The Millennium Challenge Corporation is an independent U.S. government development agency working to reduce global poverty through economic growth. Created in 2004, MCC provides time-limited grants that pair investments in infrastructure with policy and institutional reforms to countries that meet rigorous standards for good governance, fighting corruption and respecting democratic rights. MCC provides an example of “smart” development assistance, using competitive selection of grant recipients, country-led solutions, country led implementation, and a focus on results to prioritize the use of U.S. taxpayer funds.

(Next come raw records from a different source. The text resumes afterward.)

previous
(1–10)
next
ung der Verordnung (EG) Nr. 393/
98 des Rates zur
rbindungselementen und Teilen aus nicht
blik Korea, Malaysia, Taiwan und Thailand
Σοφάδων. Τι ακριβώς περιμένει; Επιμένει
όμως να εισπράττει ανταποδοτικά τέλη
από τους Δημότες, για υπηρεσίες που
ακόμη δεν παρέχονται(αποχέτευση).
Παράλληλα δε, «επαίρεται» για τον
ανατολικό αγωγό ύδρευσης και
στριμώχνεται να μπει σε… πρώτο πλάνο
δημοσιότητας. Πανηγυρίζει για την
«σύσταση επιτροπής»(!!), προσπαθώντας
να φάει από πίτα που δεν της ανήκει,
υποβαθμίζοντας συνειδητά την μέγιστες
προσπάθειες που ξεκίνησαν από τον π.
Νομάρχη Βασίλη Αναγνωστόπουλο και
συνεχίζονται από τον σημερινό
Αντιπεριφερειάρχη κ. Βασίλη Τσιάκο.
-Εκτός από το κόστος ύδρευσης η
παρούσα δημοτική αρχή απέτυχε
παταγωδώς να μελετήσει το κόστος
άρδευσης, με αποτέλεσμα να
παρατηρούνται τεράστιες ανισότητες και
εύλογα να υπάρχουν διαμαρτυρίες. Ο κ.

A central feature of MCC’s approach, country ownership, is that each partner government receiving a grant from MCC must identify a legal entity to which the government will delegate the responsibility for the projects funded by the MCC. A sign of the importance MCC places on fighting fraud and corruption is that this entity is formally designated the “accountable entity” (generally referred to as an “MCA,” as many are named Millennium Challenge Account Moldova, Millennium Challenge Account Senegal, etc.). This underlines the MCA’s responsibility for ensuring MCC funds are used only for the purposes intended.

MCC doesn’t just assign responsibility for managing fraud and corruption risks to the MCAs, however. Upon establishment of the MCA, MCC immediately begins working with it to put in place financial controls and other standard safeguards to prevent funds from being lost through fraud or corruption.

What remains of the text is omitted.